WORK ORDER
Reproduce the line that holds "PT Adira Dinamika Multifinance. Tbk" together with all the lines after it up to the end of the entries.

+++ INFORMATION GIVEN +++

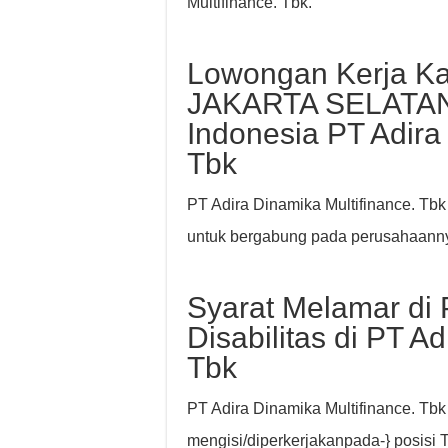
Multifinance. Tbk.
Lowongan Kerja Ka
JAKARTA SELATAN
Indonesia PT Adira
Tbk
PT Adira Dinamika Multifinance. Tb
untuk bergabung pada perusahaanny
Syarat Melamar di
Disabilitas di PT A
Tbk
PT Adira Dinamika Multifinance. Tbk 
mengisi/diperkerjakanpada-} posisi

+++

YOUR RESPONSE
PT Adira Dinamika Multifinance. Tbk 
mengisi/diperkerjakanpada-} posisi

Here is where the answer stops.